AGREEMENT AND PLAN OF REORGANIZATION (this "AGREEMENT"), dated as of June 1, 1998, is made by and among Advanced Energy Industries, Inc., a Delaware corporation ("PARENT"), Warpspeed, Inc., a New Jersey corporation and a wholly owned subsidiary of Parent ("MERGER SUB"), and RF Power Products, Inc., a New Jersey corporation (the "COMPANY").


R E C I T A L S


A. The Boards of Directors of Parent and the Company each have determined that a business combination between Parent and the Company would enable the companies to achieve long-term strategic and financial benefits and, accordingly, is in the best interests of their respective stockholders. Each of such Boards of Directors desires to effect the Merger (as defined herein), on the terms and subject to the conditions set forth herein.


B. It is intended that the Merger qualify as a reorganization within the meaning of Section 368 of the Internal Revenue Code of 1986, as amended (the "CODE"), for federal income tax purposes.


C. It is intended that the Merger be accounted for as a pooling of interests for financial accounting purposes.


D. Parent has incorporated and organized Merger Sub solely to facilitate the Merger.

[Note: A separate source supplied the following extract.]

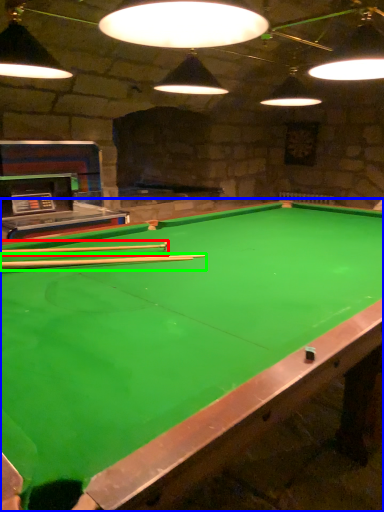 Question: Based on their relative distances, which object is farther from cue (highlighted by a red box)? Choose from billiard table (highlighted by a blue box) and cue (highlighted by a green box).

Choices:
 (A) billiard table
 (B) cue

Answer: (A)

NOW, THEREFORE, in consideration of the mutual covenants and subject to the terms and conditions set forth herein, and for other good and valuable consideration, the receipt and sufficiency of which are hereby acknowledged, the parties hereto agree as follows:


ARTICLE 1
THE MERGER


1.1. THE BASIC TRANSACTION. On the terms and subject to the conditions of this Agreement, at the Effective Time (as defined in Section 1.3), Merger Sub shall be merged with and into the Company in accordance with this Agreement, and the separate corporate existence of Merger Sub shall thereupon cease (the "MERGER"). The Company shall be the surviving corporation in the Merger (sometimes hereinafter referred to as the "SURVIVING CORPORATION"), and shall become a wholly owned subsidiary of Parent. The Merger shall have the effects specified in the New Jersey Business Corporation Act (the "NJBCA").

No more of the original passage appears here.